Not trying to diminish Patty Gasso's team at all. Her team is everything you said it is.
Nor am I denying that OU's football factory doesn't enable women's sports (and men's sports) to exist. That's common knowledge.
I just think you want to have it both ways in lauding Gasso's great team while saying Auriemma's or Summitt's accomplishments in women's basketball are not as worthy because they coach a women's team. I am not comparing the athleticism of a man to that of a woman and I'm not saying Gasso's team could beat the men's National Softball Team or that the UConn women could beat the UConn men. That is not even worthy of debate and it's really not fair if one just enjoys the sport for what it is.
It's nothing close to hypocrisy. I'd say that winning a high school state title in football in Texas is a tougher task than the one Auriemma or Summitt attempted every year. Both had superior players virtually every year.
So if I said the Todd Dodge was a quality high school football coach, and praised his teams for playing with great fundamentals, that isn't hypocrisy, even if I contended that his task wasn't close to as tough as BStoops or other elite college football coach. Praising Dodge, or my favorite John Clark, or even a great coach in 4A isn't hypocrisy.
The original discussion that you're trying to trash, was when I defended my position that Bob Stoops is the best coach on campus, when he was being trashed for losing in the national semifinals of the CFP. Trying to compete in his profession is so much tougher for a lot of reasons.
It's one reason why Auriemma avoided the opportunity to prove himself coaching me.

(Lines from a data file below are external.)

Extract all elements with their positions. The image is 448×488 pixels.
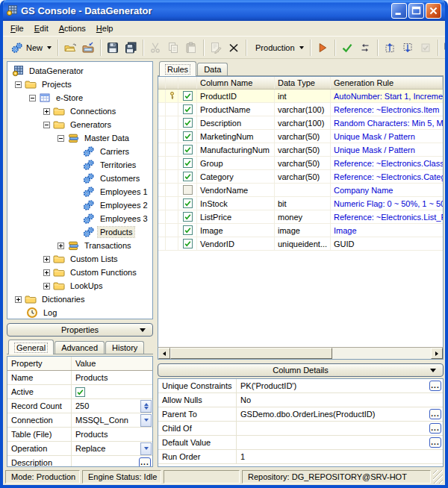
- rules-row-productid[interactable]: ProductIDintAutoNumber: Start 1, Increme: [158, 90, 443, 103]
- tree-item-dictionaries[interactable]: Dictionaries: [7, 293, 152, 306]
- property-value[interactable]: ...: [72, 456, 152, 467]
- title-bar[interactable]: GS Console - DataGenerator: [3, 0, 445, 21]
- property-value[interactable]: [72, 385, 152, 398]
- checkbox-checked-icon[interactable]: [183, 198, 193, 208]
- column-details-header[interactable]: Column Details: [158, 363, 444, 377]
- menu-edit[interactable]: Edit: [29, 22, 54, 34]
- tree-item-employees-1[interactable]: Employees 1: [7, 185, 152, 198]
- resize-grip[interactable]: [433, 470, 443, 484]
- checkbox-checked-icon[interactable]: [183, 225, 193, 235]
- tree-item-lookups[interactable]: LookUps: [7, 279, 152, 293]
- ellipsis-button[interactable]: ...: [429, 437, 441, 448]
- tree-item-custom-functions[interactable]: Custom Functions: [7, 266, 152, 279]
- rules-row-category[interactable]: Categoryvarchar(50)Reference: ~Electroni…: [158, 170, 443, 184]
- scroll-thumb[interactable]: [170, 348, 332, 359]
- export-data-button[interactable]: [399, 39, 417, 57]
- minimize-button[interactable]: [391, 3, 407, 19]
- collapse-minus-icon[interactable]: [43, 122, 50, 128]
- expand-plus-icon[interactable]: [57, 243, 64, 249]
- dropdown-button[interactable]: [140, 442, 152, 455]
- checkbox-unchecked-icon[interactable]: [183, 185, 193, 195]
- tree-item-products[interactable]: Products: [7, 225, 152, 239]
- rules-row-description[interactable]: Descriptionvarchar(100)Random Characters…: [158, 116, 443, 130]
- dropdown-button[interactable]: [140, 414, 152, 427]
- property-value[interactable]: Products: [72, 371, 152, 384]
- ellipsis-button[interactable]: ...: [429, 409, 441, 419]
- new-button[interactable]: New: [8, 39, 55, 57]
- menu-file[interactable]: File: [5, 22, 29, 34]
- property-value[interactable]: Replace: [72, 442, 152, 455]
- tree-item-custom-lists[interactable]: Custom Lists: [7, 252, 152, 266]
- rules-row-marketingnum[interactable]: MarketingNumvarchar(50)Unique Mask / Pat…: [158, 130, 443, 143]
- tree-item-transactions[interactable]: Transactions: [7, 239, 152, 252]
- expand-plus-icon[interactable]: [43, 269, 50, 276]
- tree-item-carriers[interactable]: Carriers: [7, 145, 152, 158]
- rules-row-productname[interactable]: ProductNamevarchar(100)Reference: ~Elect…: [158, 103, 443, 116]
- expand-plus-icon[interactable]: [43, 283, 50, 290]
- open-project-button[interactable]: [61, 39, 79, 57]
- tree-item-generators[interactable]: Generators: [7, 118, 152, 131]
- tree-item-projects[interactable]: Projects: [7, 78, 152, 91]
- tree-item-connections[interactable]: Connections: [7, 104, 152, 118]
- maximize-button[interactable]: [408, 3, 424, 19]
- tree-item-employees-3[interactable]: Employees 3: [7, 212, 152, 225]
- expand-plus-icon[interactable]: [15, 296, 22, 303]
- rules-row-group[interactable]: Groupvarchar(50)Reference: ~Electronics.…: [158, 157, 443, 170]
- checkbox-checked-icon[interactable]: [183, 131, 193, 141]
- save-all-button[interactable]: [122, 39, 140, 57]
- checkbox-checked-icon[interactable]: [183, 118, 193, 128]
- scroll-left-arrow[interactable]: [158, 348, 170, 359]
- import-data-button[interactable]: [381, 39, 399, 57]
- validate-button[interactable]: [338, 39, 356, 57]
- checkbox-checked-icon[interactable]: [183, 172, 193, 181]
- delete-button[interactable]: [225, 39, 243, 57]
- checkbox-checked-icon[interactable]: [75, 387, 85, 397]
- tree-item-e-store[interactable]: e-Store: [7, 91, 152, 104]
- menu-actions[interactable]: Actions: [54, 22, 91, 34]
- checkbox-checked-icon[interactable]: [183, 104, 193, 114]
- save-copy-button[interactable]: [441, 39, 448, 57]
- swap-button[interactable]: [356, 39, 374, 57]
- expand-plus-icon[interactable]: [43, 108, 50, 115]
- collapse-minus-icon[interactable]: [15, 81, 22, 88]
- save-button[interactable]: [104, 39, 122, 57]
- collapse-minus-icon[interactable]: [57, 135, 64, 142]
- tab-history[interactable]: History: [105, 341, 144, 354]
- rules-row-vendorid[interactable]: VendorIDuniqueident...GUID: [158, 237, 443, 251]
- rules-row-manufacturingnum[interactable]: ManufacturingNumvarchar(50)Unique Mask /…: [158, 143, 443, 157]
- rules-row-vendorname[interactable]: VendorNameCompany Name: [158, 184, 443, 197]
- tab-data[interactable]: Data: [197, 63, 228, 75]
- property-value[interactable]: 250: [72, 399, 152, 413]
- rules-row-listprice[interactable]: ListPricemoneyReference: ~Electronics.Li…: [158, 210, 443, 224]
- ellipsis-button[interactable]: ...: [429, 381, 441, 391]
- run-button[interactable]: [314, 39, 332, 57]
- ellipsis-button[interactable]: ...: [139, 457, 151, 467]
- checkbox-checked-icon[interactable]: [183, 212, 193, 222]
- checkbox-checked-icon[interactable]: [183, 145, 193, 154]
- close-button[interactable]: [426, 3, 441, 19]
- rules-row-image[interactable]: ImageimageImage: [158, 224, 443, 237]
- tree-item-master-data[interactable]: Master Data: [7, 131, 152, 145]
- tree-item-log[interactable]: Log: [7, 306, 152, 319]
- checkbox-checked-icon[interactable]: [183, 158, 193, 168]
- rules-row-instock[interactable]: InStockbitNumeric Flag: 0 ~ 50%, 1 ~ 50%: [158, 197, 443, 210]
- menu-help[interactable]: Help: [91, 22, 119, 34]
- scroll-right-arrow[interactable]: [431, 348, 443, 359]
- tree-item-employees-2[interactable]: Employees 2: [7, 198, 152, 212]
- checkbox-checked-icon[interactable]: [183, 239, 193, 248]
- ellipsis-button[interactable]: ...: [429, 423, 441, 434]
- checkbox-checked-icon[interactable]: [183, 91, 193, 101]
- tab-advanced[interactable]: Advanced: [55, 341, 105, 354]
- tab-general[interactable]: General: [8, 340, 54, 354]
- import-project-button[interactable]: [79, 39, 97, 57]
- collapse-minus-icon[interactable]: [29, 95, 36, 101]
- tab-rules[interactable]: Rules: [159, 61, 196, 76]
- expand-plus-icon[interactable]: [43, 256, 50, 263]
- tree-item-datagenerator[interactable]: DataGenerator: [7, 64, 152, 78]
- mode-button[interactable]: Production: [249, 39, 307, 57]
- tree-item-territories[interactable]: Territories: [7, 158, 152, 172]
- property-value[interactable]: Products: [72, 428, 152, 441]
- spinner-control[interactable]: [140, 400, 152, 413]
- properties-panel-header[interactable]: Properties: [7, 323, 153, 337]
- property-value[interactable]: MSSQL_Conn: [72, 413, 152, 427]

He had the opportunity. But he preferred to be the biggest fish in a much less competitive pond. And that's okay.
An additional part of the discussion in that or another thread, was my contention that Title IX is inherently unfair, because it creates left wing boundaries for who gets awarded a scholarship and who doesn't. In OUr culture, it used to be the best, but that's no longer the case. I don't want to dredge that up again. If there are 16 men's and 16 women's scholarships in basketball, why do half of them go to women, when none of the women can compete with the men at the same school.
A great high school boys team would cream any of UConn's national champs, because it's a different game. That doesn't mean that Auriemma isn't a great coach. But tossing out the notion that he should be in the same conversation with John Wooden is more than a small stretch.
And that is relevant to the discussion, because it's a large part of why women's sports aren't self funding. Except for maybe women's gymnastics, you can find more talented high school boys, and most of why we go watch a game, it to watch amazing athleticism. Auriemma's game is played below the rim. High school JV boy's games, aren't.
That doesn't mean that there shouldn't be women's funded. But equal funding is patently unfair. So is the discussion about great coaching. Again, I love Patti Gasso. And I love watching any team in any sport, including 12 year olds, playing any game with great fundamentals, and admire any coach who teaches them well enough for their team to execute that way in any game, but especially in championship pressure.
In any college endeavor, you only want the groups of your choosing, to get advantages that you prescribe. Then you name call those who disagree. You subdivide the best when it suits you, and dividing when it suits you. That sound incredibly hypocritical, to me.